Top of Data provided

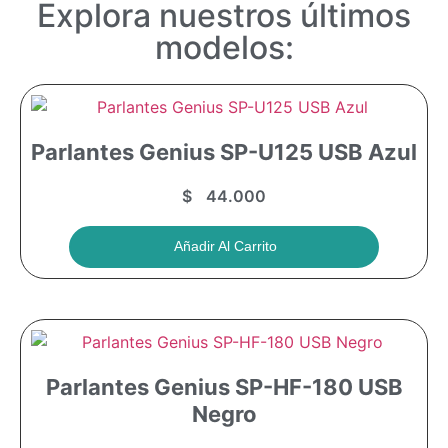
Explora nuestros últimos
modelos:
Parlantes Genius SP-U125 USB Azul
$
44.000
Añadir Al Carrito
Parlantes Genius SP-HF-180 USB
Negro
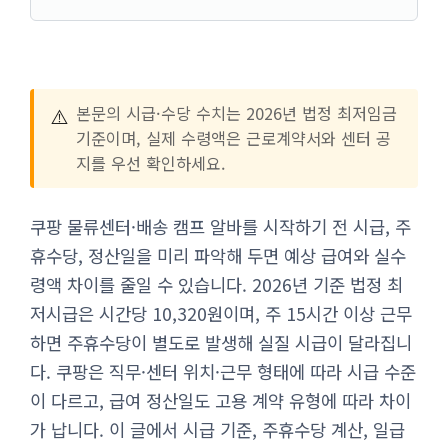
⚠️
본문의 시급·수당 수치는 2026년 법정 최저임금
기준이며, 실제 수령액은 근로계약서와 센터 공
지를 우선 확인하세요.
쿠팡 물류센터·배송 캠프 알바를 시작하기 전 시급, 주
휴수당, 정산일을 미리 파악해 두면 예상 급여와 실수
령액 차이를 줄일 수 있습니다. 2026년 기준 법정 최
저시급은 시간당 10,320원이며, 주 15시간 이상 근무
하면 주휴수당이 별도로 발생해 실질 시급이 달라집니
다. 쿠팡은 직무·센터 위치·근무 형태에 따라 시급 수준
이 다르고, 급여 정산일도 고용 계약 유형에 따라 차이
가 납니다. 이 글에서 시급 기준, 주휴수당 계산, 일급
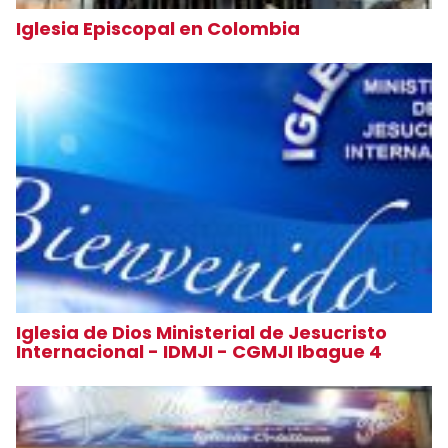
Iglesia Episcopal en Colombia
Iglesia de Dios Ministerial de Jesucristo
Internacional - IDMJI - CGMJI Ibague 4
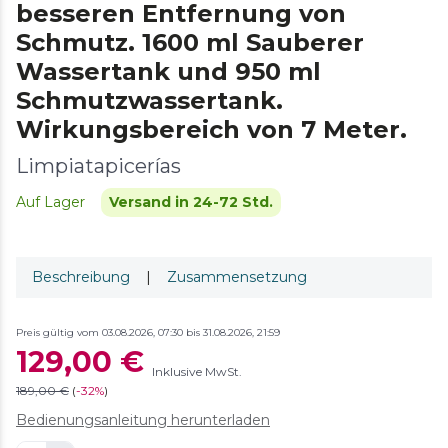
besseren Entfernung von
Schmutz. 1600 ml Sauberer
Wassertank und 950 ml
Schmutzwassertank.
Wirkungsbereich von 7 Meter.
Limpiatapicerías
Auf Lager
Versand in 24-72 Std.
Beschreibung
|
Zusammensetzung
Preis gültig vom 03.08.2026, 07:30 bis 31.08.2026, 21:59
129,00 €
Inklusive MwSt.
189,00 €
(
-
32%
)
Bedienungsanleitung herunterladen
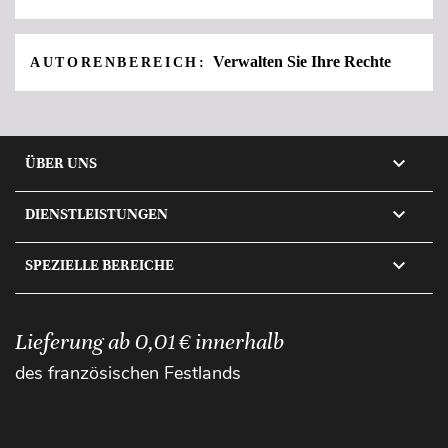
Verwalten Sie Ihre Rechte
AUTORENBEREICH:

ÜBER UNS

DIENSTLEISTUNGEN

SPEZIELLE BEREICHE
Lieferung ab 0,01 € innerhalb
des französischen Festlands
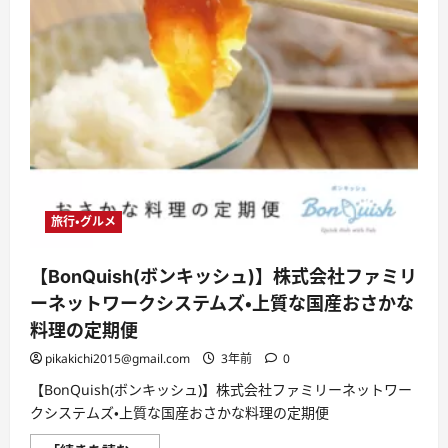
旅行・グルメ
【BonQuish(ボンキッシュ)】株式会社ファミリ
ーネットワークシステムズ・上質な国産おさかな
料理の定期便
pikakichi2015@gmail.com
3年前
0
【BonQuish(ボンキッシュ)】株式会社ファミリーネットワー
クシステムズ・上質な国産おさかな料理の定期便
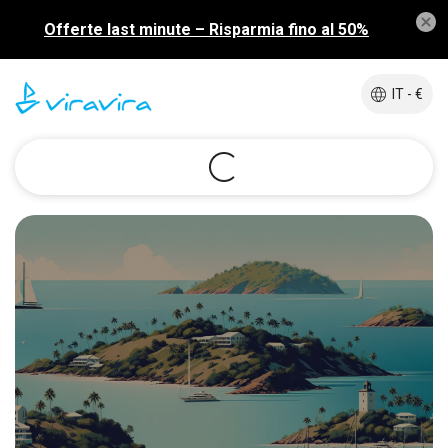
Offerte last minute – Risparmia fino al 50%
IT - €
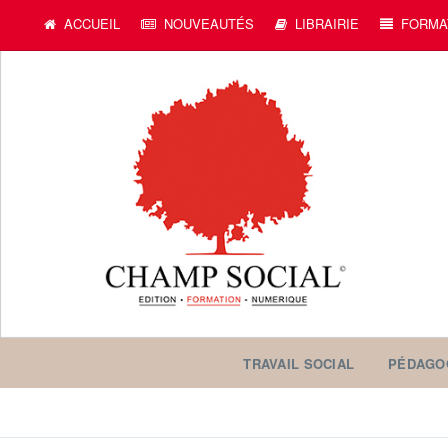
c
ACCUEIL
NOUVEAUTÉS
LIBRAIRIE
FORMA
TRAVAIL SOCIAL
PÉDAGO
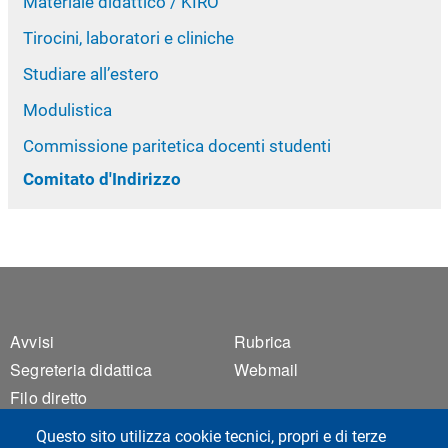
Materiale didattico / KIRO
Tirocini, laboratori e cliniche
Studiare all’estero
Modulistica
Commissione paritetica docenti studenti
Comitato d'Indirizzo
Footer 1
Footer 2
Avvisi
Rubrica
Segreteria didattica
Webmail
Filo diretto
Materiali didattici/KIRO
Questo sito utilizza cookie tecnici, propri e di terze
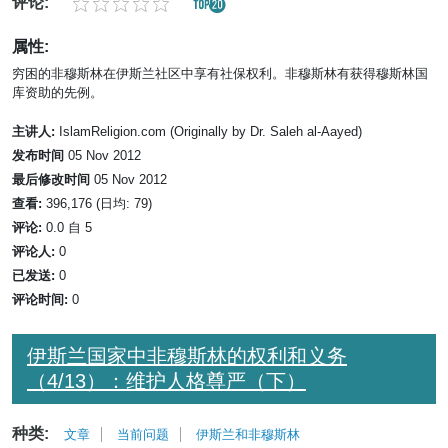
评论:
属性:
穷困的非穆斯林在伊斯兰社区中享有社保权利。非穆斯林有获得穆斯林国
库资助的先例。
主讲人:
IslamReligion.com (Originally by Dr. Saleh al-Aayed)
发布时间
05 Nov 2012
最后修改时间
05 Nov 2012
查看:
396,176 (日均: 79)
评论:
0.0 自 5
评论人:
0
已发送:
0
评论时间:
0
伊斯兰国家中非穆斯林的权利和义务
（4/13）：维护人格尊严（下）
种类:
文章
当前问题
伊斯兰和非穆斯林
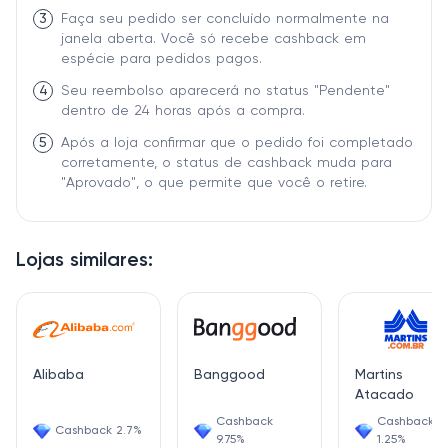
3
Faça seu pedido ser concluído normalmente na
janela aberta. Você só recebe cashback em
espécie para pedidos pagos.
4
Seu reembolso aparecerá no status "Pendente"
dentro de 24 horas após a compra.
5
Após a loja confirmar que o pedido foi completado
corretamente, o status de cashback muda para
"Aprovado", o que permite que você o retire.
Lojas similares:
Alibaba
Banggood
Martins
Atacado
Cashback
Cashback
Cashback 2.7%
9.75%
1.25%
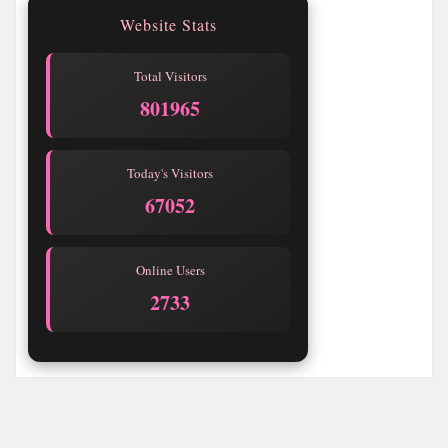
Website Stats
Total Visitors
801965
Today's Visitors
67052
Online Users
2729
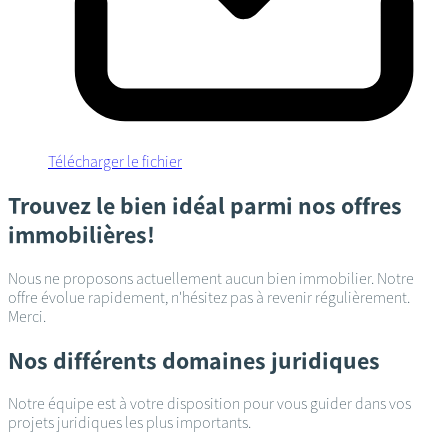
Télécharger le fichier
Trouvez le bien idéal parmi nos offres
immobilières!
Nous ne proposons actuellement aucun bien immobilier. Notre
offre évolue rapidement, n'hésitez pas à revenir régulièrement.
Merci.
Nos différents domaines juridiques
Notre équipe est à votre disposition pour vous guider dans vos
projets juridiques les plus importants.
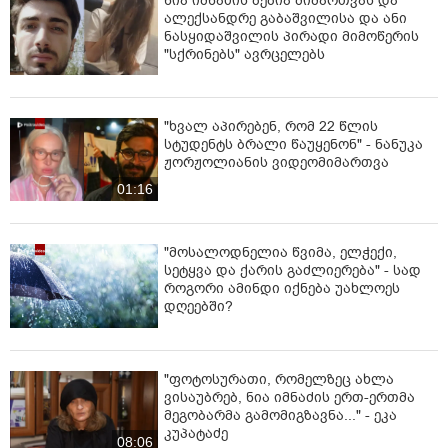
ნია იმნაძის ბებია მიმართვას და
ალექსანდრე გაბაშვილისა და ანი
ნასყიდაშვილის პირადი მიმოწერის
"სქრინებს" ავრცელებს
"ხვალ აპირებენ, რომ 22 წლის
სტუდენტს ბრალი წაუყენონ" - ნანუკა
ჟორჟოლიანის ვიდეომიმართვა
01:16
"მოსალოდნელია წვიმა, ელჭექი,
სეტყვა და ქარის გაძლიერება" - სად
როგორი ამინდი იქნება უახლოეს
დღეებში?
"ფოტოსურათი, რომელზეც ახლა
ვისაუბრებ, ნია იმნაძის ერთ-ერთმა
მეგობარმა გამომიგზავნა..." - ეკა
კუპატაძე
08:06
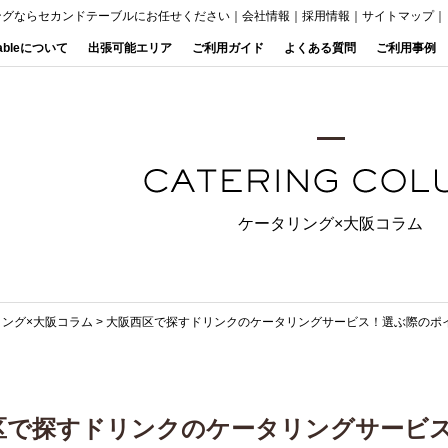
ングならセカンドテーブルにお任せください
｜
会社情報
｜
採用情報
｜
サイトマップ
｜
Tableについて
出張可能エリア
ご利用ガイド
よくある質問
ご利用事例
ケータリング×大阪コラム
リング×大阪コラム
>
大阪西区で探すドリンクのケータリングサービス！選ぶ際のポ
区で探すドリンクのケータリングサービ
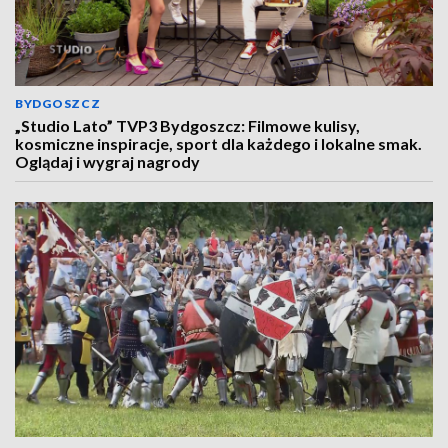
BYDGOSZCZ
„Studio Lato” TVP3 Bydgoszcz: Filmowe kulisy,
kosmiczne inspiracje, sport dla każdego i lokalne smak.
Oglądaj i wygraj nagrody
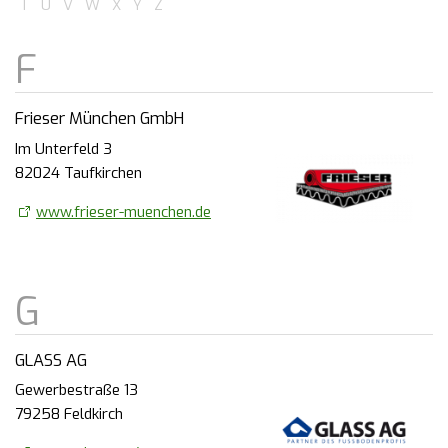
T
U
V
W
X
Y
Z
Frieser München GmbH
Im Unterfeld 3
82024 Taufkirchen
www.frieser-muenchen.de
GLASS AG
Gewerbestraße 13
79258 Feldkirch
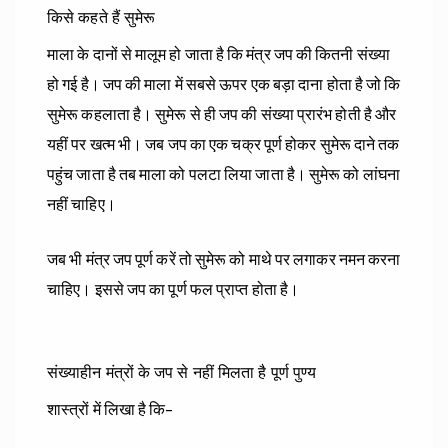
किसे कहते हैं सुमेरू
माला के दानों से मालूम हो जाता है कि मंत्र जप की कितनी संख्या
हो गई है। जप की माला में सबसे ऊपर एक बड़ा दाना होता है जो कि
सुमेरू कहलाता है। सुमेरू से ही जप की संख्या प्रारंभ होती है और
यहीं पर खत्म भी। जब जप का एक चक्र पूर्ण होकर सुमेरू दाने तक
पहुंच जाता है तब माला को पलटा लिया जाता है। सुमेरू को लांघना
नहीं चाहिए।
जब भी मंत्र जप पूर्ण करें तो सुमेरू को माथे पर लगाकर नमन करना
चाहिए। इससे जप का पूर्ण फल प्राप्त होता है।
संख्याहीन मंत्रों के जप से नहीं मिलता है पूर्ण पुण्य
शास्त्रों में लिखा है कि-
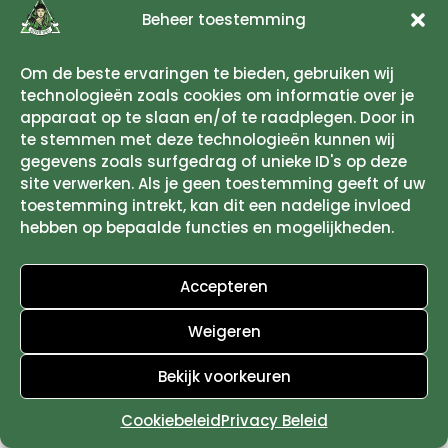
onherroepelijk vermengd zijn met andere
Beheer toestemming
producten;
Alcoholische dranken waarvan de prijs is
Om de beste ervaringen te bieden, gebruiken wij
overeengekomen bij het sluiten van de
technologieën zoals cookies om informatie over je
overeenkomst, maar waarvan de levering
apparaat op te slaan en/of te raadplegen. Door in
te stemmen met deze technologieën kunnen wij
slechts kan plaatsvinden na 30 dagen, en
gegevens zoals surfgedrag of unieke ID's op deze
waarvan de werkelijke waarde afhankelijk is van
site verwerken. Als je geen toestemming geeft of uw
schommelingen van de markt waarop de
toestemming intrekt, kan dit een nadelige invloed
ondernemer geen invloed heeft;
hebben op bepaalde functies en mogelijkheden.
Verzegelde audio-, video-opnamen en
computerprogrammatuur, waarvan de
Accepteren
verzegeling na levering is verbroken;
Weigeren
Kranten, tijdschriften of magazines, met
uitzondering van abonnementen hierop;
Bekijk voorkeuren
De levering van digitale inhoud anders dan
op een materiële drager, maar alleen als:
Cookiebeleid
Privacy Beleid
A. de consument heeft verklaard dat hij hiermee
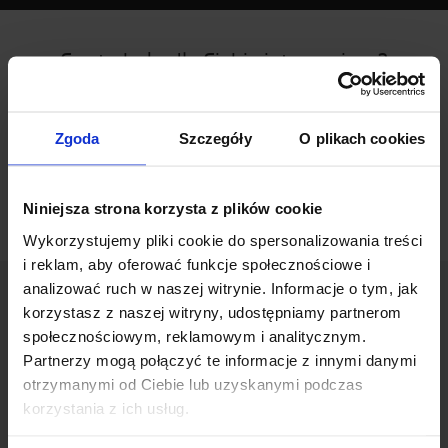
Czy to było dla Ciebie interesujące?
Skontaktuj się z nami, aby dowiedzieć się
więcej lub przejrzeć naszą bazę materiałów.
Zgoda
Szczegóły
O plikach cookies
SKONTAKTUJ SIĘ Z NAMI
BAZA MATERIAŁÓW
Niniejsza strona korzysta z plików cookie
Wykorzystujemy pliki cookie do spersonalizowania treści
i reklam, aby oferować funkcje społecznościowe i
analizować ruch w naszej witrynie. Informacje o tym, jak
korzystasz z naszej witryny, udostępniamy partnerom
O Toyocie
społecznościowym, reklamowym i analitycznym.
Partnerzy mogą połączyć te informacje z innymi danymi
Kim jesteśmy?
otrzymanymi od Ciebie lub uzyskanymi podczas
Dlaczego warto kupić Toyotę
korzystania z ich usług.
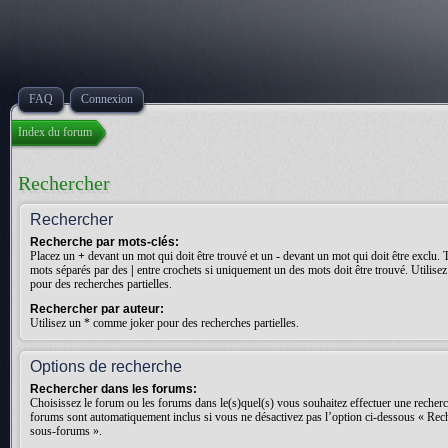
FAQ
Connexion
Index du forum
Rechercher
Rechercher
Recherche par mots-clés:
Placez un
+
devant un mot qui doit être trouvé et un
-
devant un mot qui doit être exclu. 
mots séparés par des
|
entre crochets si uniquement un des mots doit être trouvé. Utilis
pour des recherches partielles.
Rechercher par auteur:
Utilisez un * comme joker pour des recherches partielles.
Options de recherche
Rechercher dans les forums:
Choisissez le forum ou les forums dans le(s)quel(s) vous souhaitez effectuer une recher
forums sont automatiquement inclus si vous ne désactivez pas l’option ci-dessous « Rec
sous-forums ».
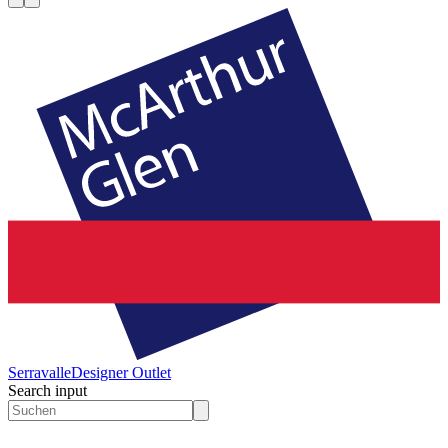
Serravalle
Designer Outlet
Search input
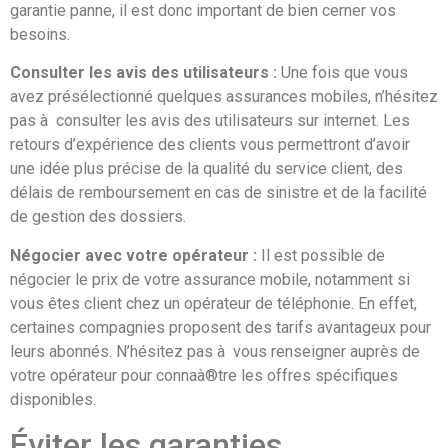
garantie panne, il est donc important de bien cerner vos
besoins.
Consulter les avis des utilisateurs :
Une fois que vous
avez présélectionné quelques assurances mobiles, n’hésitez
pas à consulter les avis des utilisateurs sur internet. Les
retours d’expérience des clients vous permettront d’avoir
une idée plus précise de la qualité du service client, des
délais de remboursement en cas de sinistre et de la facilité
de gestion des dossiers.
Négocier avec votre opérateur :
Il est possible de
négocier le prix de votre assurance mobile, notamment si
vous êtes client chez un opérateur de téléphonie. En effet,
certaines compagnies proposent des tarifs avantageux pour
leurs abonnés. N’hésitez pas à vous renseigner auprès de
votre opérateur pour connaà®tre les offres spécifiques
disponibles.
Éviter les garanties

Bottom of Data provided

Restate the data word for word from its first line through the line with "Lieferung ab 0,01 € innerhalb", leaving out any picture along the way.

Explora nuestros últimos
modelos:
Parlantes Genius SP-U125 USB Azul
$
44.000
Añadir Al Carrito
Parlantes Genius SP-HF-180 USB
Negro
⚠️
본문의 시급·수당 수치는 2026년 법정 최저임금
기준이며, 실제 수령액은 근로계약서와 센터 공
지를 우선 확인하세요.
쿠팡 물류센터·배송 캠프 알바를 시작하기 전 시급, 주
휴수당, 정산일을 미리 파악해 두면 예상 급여와 실수
령액 차이를 줄일 수 있습니다. 2026년 기준 법정 최
저시급은 시간당 10,320원이며, 주 15시간 이상 근무
하면 주휴수당이 별도로 발생해 실질 시급이 달라집니
다. 쿠팡은 직무·센터 위치·근무 형태에 따라 시급 수준
이 다르고, 급여 정산일도 고용 계약 유형에 따라 차이
가 납니다. 이 글에서 시급 기준, 주휴수당 계산, 일급
Iglesia Episcopal en Colombia
Iglesia de Dios Ministerial de Jesucristo
Internacional - IDMJI - CGMJI Ibague 4
besseren Entfernung von
Schmutz. 1600 ml Sauberer
Wassertank und 950 ml
Schmutzwassertank.
Wirkungsbereich von 7 Meter.
Limpiatapicerías
Auf Lager
Versand in 24-72 Std.
Beschreibung
|
Zusammensetzung
Preis gültig vom 03.08.2026, 07:30 bis 31.08.2026, 21:59
129,00 €
Inklusive MwSt.
189,00 €
(
-
32%
)
Bedienungsanleitung herunterladen
Verwalten Sie Ihre Rechte
AUTORENBEREICH:

ÜBER UNS

DIENSTLEISTUNGEN

SPEZIELLE BEREICHE
Lieferung ab 0,01 € innerhalb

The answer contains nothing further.